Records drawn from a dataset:
• • •

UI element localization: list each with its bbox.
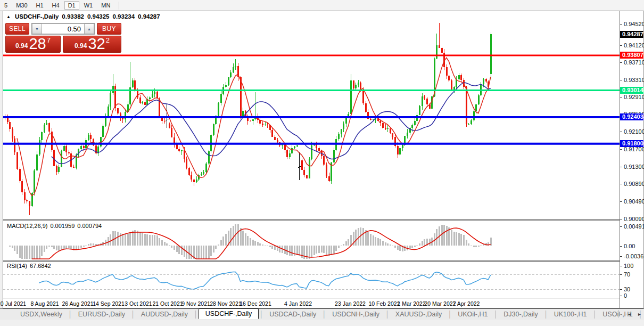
rsi-indicator-label: RSI(14)67.6842 xyxy=(7,263,54,269)
collapse-triangle-icon[interactable]: ▲ xyxy=(6,14,11,19)
tab-scroll-buttons: │ ◂ ▸ xyxy=(616,310,641,317)
macd-name: MACD(12,26,9) xyxy=(7,223,47,229)
sell-price-prefix: 0.94 xyxy=(15,42,28,50)
macd-axis-label: -0.003614 xyxy=(624,253,644,259)
date-axis-label: 3 Oct 2021 xyxy=(125,300,152,307)
one-click-trading-panel: SELL ▼ 0.50 ▲ BUY 0.94 28 7 0.94 32 2 xyxy=(5,23,121,53)
tab-usdcad-daily[interactable]: USDCAD-,Daily xyxy=(264,309,321,319)
tab-separator: │ xyxy=(493,311,498,318)
tab-separator: │ xyxy=(544,311,548,318)
timeframe-button-mn[interactable]: MN xyxy=(97,1,114,10)
price-axis-label: 0.90890 xyxy=(624,181,644,187)
tab-separator: │ xyxy=(68,311,72,318)
tab-scroll-left-icon[interactable]: ◂ xyxy=(628,311,631,317)
buy-price-pipette: 2 xyxy=(106,36,110,44)
tab-dj30-daily[interactable]: DJ30-,Daily xyxy=(498,309,543,319)
date-axis-label: 4 Jan 2022 xyxy=(284,300,312,307)
rsi-axis-label: 70 xyxy=(624,271,630,278)
tab-separator: │ xyxy=(322,311,326,318)
date-axis-label: 23 Jan 2022 xyxy=(335,300,366,307)
price-axis-label: 0.90090 xyxy=(624,216,644,222)
date-axis-label: 1 Mar 2022 xyxy=(397,300,425,307)
timeframe-button-h4[interactable]: H4 xyxy=(48,1,63,10)
volume-spinner: ▼ 0.50 ▲ xyxy=(31,23,95,35)
tab-eurusd-daily[interactable]: EURUSD-,Daily xyxy=(73,309,130,319)
tab-separator: │ xyxy=(194,311,198,318)
tab-ukoil-h1[interactable]: UKOil-,H1 xyxy=(452,309,493,319)
timeframe-toolbar: 5M30H1H4D1W1MN xyxy=(0,0,644,11)
timeframe-button-m30[interactable]: M30 xyxy=(12,1,31,10)
ohlc-close: 0.94287 xyxy=(138,13,160,20)
macd-axis-label: 0.00 xyxy=(624,243,635,249)
date-axis-label: 8 Aug 2021 xyxy=(30,300,59,307)
chart-background xyxy=(3,11,620,308)
tab-scroll-right-icon[interactable]: ▸ xyxy=(638,311,641,317)
volume-increase-button[interactable]: ▲ xyxy=(84,23,94,34)
tab-xauusd-daily[interactable]: XAUUSD-,Daily xyxy=(390,309,448,319)
tab-usdx-weekly[interactable]: USDX,Weekly xyxy=(15,309,68,319)
date-axis-label: 20 Jul 2021 xyxy=(0,300,26,307)
price-axis-label: 0.91300 xyxy=(624,164,644,170)
timeframe-button-d1[interactable]: D1 xyxy=(64,1,79,10)
volume-input[interactable]: 0.50 xyxy=(42,23,84,34)
macd-indicator-label: MACD(12,26,9)0.0019590.000794 xyxy=(7,223,104,229)
timeframe-button-5[interactable]: 5 xyxy=(1,1,11,10)
ohlc-high: 0.94325 xyxy=(87,13,110,20)
chart-tab-bar: USDX,Weekly│EURUSD-,Daily│AUDUSD-,Daily│… xyxy=(0,308,644,320)
current-price-badge: 0.94287 xyxy=(620,31,643,38)
tab-audusd-daily[interactable]: AUDUSD-,Daily xyxy=(136,309,193,319)
timeframe-button-w1[interactable]: W1 xyxy=(80,1,97,10)
buy-price-prefix: 0.94 xyxy=(75,42,87,50)
buy-button[interactable]: BUY xyxy=(97,23,121,35)
tab-scroll-separator: │ xyxy=(616,310,621,317)
level-price-badge: 0.91800 xyxy=(620,140,643,147)
price-axis-label: 0.94520 xyxy=(624,21,644,27)
timeframe-button-h1[interactable]: H1 xyxy=(32,1,47,10)
date-axis-label: 9 Nov 2021 xyxy=(181,300,210,307)
buy-price-display[interactable]: 0.94 32 2 xyxy=(63,36,121,53)
volume-decrease-button[interactable]: ▼ xyxy=(32,23,42,34)
date-axis-label: 26 Aug 2021 xyxy=(62,300,94,307)
ohlc-low: 0.93234 xyxy=(113,13,135,20)
tab-separator: │ xyxy=(131,311,135,318)
macd-signal-value: 0.000794 xyxy=(77,223,102,229)
date-axis-label: 28 Nov 2021 xyxy=(210,300,242,307)
rsi-value: 67.6842 xyxy=(30,263,51,269)
sell-price-big-digits: 28 xyxy=(29,36,46,52)
tab-uk100-h1[interactable]: UK100-,H1 xyxy=(549,309,592,319)
rsi-name: RSI(14) xyxy=(7,263,27,269)
macd-axis-label: 0.004913 xyxy=(624,223,644,230)
price-axis-label: 0.93310 xyxy=(624,77,644,83)
level-price-badge: 0.92403 xyxy=(620,113,643,120)
chart-symbol: USDCHF-,Daily xyxy=(15,13,59,20)
date-axis-label: 20 Mar 2022 xyxy=(425,300,456,307)
price-axis-label: 0.92100 xyxy=(624,128,644,135)
ohlc-open: 0.93382 xyxy=(62,13,84,20)
chart-title: ▲ USDCHF-,Daily 0.93382 0.94325 0.93234 … xyxy=(6,13,160,20)
date-axis-label: 14 Sep 2021 xyxy=(93,300,125,307)
tab-separator: │ xyxy=(259,311,263,318)
price-axis-label: 0.93710 xyxy=(624,59,644,66)
price-axis-label: 0.92910 xyxy=(624,94,644,100)
rsi-axis-label: 100 xyxy=(624,263,633,269)
rsi-axis-label: 30 xyxy=(624,286,630,292)
level-price-badge: 0.93014 xyxy=(620,87,643,94)
tab-usdcnh-daily[interactable]: USDCNH-,Daily xyxy=(327,309,385,319)
date-axis-label: 21 Oct 2021 xyxy=(152,300,183,307)
date-axis-label: 16 Dec 2021 xyxy=(240,300,271,307)
sell-price-pipette: 7 xyxy=(47,36,51,44)
date-axis-label: 7 Apr 2022 xyxy=(453,300,480,307)
rsi-axis-label: 0 xyxy=(624,292,627,299)
macd-main-value: 0.001959 xyxy=(50,223,75,229)
buy-price-big-digits: 32 xyxy=(88,36,105,52)
price-axis-label: 0.90490 xyxy=(624,198,644,205)
tab-separator: │ xyxy=(448,311,452,318)
sell-price-display[interactable]: 0.94 28 7 xyxy=(5,36,61,53)
sell-button[interactable]: SELL xyxy=(5,23,29,35)
price-axis-label: 0.94120 xyxy=(624,42,644,48)
tab-usdchf-daily[interactable]: USDCHF-,Daily xyxy=(199,308,259,319)
toolbar-separator xyxy=(119,2,119,10)
level-price-badge: 0.93807 xyxy=(620,52,643,59)
date-axis-label: 10 Feb 2022 xyxy=(369,300,400,307)
tab-separator: │ xyxy=(593,311,597,318)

• • •

PROBLEM:
Repeat each entry above word for word, leaving every picture out.

RESPONSE:
UI element localization: list each with its bbox.
rsi-indicator-label: RSI(14)67.6842 xyxy=(7,263,54,269)
collapse-triangle-icon[interactable]: ▲ xyxy=(6,14,11,19)
tab-scroll-buttons: │ ◂ ▸ xyxy=(616,310,641,317)
macd-name: MACD(12,26,9) xyxy=(7,223,47,229)
sell-price-prefix: 0.94 xyxy=(15,42,28,50)
macd-axis-label: -0.003614 xyxy=(624,253,644,259)
date-axis-label: 3 Oct 2021 xyxy=(125,300,152,307)
one-click-trading-panel: SELL ▼ 0.50 ▲ BUY 0.94 28 7 0.94 32 2 xyxy=(5,23,121,53)
tab-usdcad-daily[interactable]: USDCAD-,Daily xyxy=(264,309,321,319)
tab-separator: │ xyxy=(493,311,498,318)
tab-separator: │ xyxy=(544,311,548,318)
timeframe-button-mn[interactable]: MN xyxy=(97,1,114,10)
price-axis-label: 0.90890 xyxy=(624,181,644,187)
tab-separator: │ xyxy=(68,311,72,318)
tab-scroll-left-icon[interactable]: ◂ xyxy=(628,311,631,317)
buy-price-pipette: 2 xyxy=(106,36,110,44)
tab-dj30-daily[interactable]: DJ30-,Daily xyxy=(498,309,543,319)
date-axis-label: 4 Jan 2022 xyxy=(284,300,312,307)
rsi-axis-label: 70 xyxy=(624,271,630,278)
tab-separator: │ xyxy=(322,311,326,318)
date-axis-label: 23 Jan 2022 xyxy=(335,300,366,307)
price-axis-label: 0.90090 xyxy=(624,216,644,222)
date-axis-label: 1 Mar 2022 xyxy=(397,300,425,307)
timeframe-button-h4[interactable]: H4 xyxy=(48,1,63,10)
volume-spinner: ▼ 0.50 ▲ xyxy=(31,23,95,35)
tab-eurusd-daily[interactable]: EURUSD-,Daily xyxy=(73,309,130,319)
tab-separator: │ xyxy=(194,311,198,318)
tab-ukoil-h1[interactable]: UKOil-,H1 xyxy=(452,309,493,319)
timeframe-toolbar: 5M30H1H4D1W1MN xyxy=(0,0,644,11)
timeframe-button-m30[interactable]: M30 xyxy=(12,1,31,10)
ohlc-close: 0.94287 xyxy=(138,13,160,20)
macd-axis-label: 0.00 xyxy=(624,243,635,249)
date-axis-label: 8 Aug 2021 xyxy=(30,300,59,307)
chart-background xyxy=(3,11,620,308)
tab-scroll-right-icon[interactable]: ▸ xyxy=(638,311,641,317)
volume-increase-button[interactable]: ▲ xyxy=(84,23,94,34)
tab-xauusd-daily[interactable]: XAUUSD-,Daily xyxy=(390,309,448,319)
tab-usdx-weekly[interactable]: USDX,Weekly xyxy=(15,309,68,319)
date-axis-label: 20 Jul 2021 xyxy=(0,300,26,307)
price-axis-label: 0.91300 xyxy=(624,164,644,170)
timeframe-button-d1[interactable]: D1 xyxy=(64,1,79,10)
volume-input[interactable]: 0.50 xyxy=(42,23,84,34)
macd-indicator-label: MACD(12,26,9)0.0019590.000794 xyxy=(7,223,104,229)
timeframe-button-5[interactable]: 5 xyxy=(1,1,11,10)
ohlc-high: 0.94325 xyxy=(87,13,110,20)
chart-tab-bar: USDX,Weekly│EURUSD-,Daily│AUDUSD-,Daily│… xyxy=(0,308,644,320)
current-price-badge: 0.94287 xyxy=(620,31,643,38)
tab-audusd-daily[interactable]: AUDUSD-,Daily xyxy=(136,309,193,319)
timeframe-button-w1[interactable]: W1 xyxy=(80,1,97,10)
buy-price-prefix: 0.94 xyxy=(75,42,87,50)
buy-button[interactable]: BUY xyxy=(97,23,121,35)
tab-scroll-separator: │ xyxy=(616,310,621,317)
level-price-badge: 0.91800 xyxy=(620,140,643,147)
price-axis-label: 0.94520 xyxy=(624,21,644,27)
timeframe-button-h1[interactable]: H1 xyxy=(32,1,47,10)
date-axis-label: 9 Nov 2021 xyxy=(181,300,210,307)
buy-price-display[interactable]: 0.94 32 2 xyxy=(63,36,121,53)
volume-decrease-button[interactable]: ▼ xyxy=(32,23,42,34)
date-axis-label: 26 Aug 2021 xyxy=(62,300,94,307)
ohlc-low: 0.93234 xyxy=(113,13,135,20)
tab-separator: │ xyxy=(131,311,135,318)
macd-signal-value: 0.000794 xyxy=(77,223,102,229)
date-axis-label: 28 Nov 2021 xyxy=(210,300,242,307)
rsi-value: 67.6842 xyxy=(30,263,51,269)
sell-price-big-digits: 28 xyxy=(29,36,46,52)
tab-uk100-h1[interactable]: UK100-,H1 xyxy=(549,309,592,319)
rsi-name: RSI(14) xyxy=(7,263,27,269)
macd-axis-label: 0.004913 xyxy=(624,223,644,230)
price-axis-label: 0.93310 xyxy=(624,77,644,83)
level-price-badge: 0.92403 xyxy=(620,113,643,120)
chart-symbol: USDCHF-,Daily xyxy=(15,13,59,20)
date-axis-label: 20 Mar 2022 xyxy=(425,300,456,307)
price-axis-label: 0.92100 xyxy=(624,128,644,135)
ohlc-open: 0.93382 xyxy=(62,13,84,20)
chart-title: ▲ USDCHF-,Daily 0.93382 0.94325 0.93234 … xyxy=(6,13,160,20)
date-axis-label: 14 Sep 2021 xyxy=(93,300,125,307)
tab-separator: │ xyxy=(259,311,263,318)
price-axis-label: 0.93710 xyxy=(624,59,644,66)
price-axis-label: 0.92910 xyxy=(624,94,644,100)
rsi-axis-label: 100 xyxy=(624,263,633,269)
rsi-axis-label: 30 xyxy=(624,286,630,292)
level-price-badge: 0.93014 xyxy=(620,87,643,94)
tab-usdcnh-daily[interactable]: USDCNH-,Daily xyxy=(327,309,385,319)
date-axis-label: 21 Oct 2021 xyxy=(152,300,183,307)
date-axis-label: 16 Dec 2021 xyxy=(240,300,271,307)
sell-price-pipette: 7 xyxy=(47,36,51,44)
date-axis-label: 7 Apr 2022 xyxy=(453,300,480,307)
rsi-axis-label: 0 xyxy=(624,292,627,299)
macd-main-value: 0.001959 xyxy=(50,223,75,229)
buy-price-big-digits: 32 xyxy=(88,36,105,52)
price-axis-label: 0.90490 xyxy=(624,198,644,205)
tab-separator: │ xyxy=(448,311,452,318)
sell-price-display[interactable]: 0.94 28 7 xyxy=(5,36,61,53)
sell-button[interactable]: SELL xyxy=(5,23,29,35)
price-axis-label: 0.94120 xyxy=(624,42,644,48)
tab-usdchf-daily[interactable]: USDCHF-,Daily xyxy=(199,308,259,319)
toolbar-separator xyxy=(119,2,119,10)
level-price-badge: 0.93807 xyxy=(620,52,643,59)
date-axis-label: 10 Feb 2022 xyxy=(369,300,400,307)
tab-separator: │ xyxy=(593,311,597,318)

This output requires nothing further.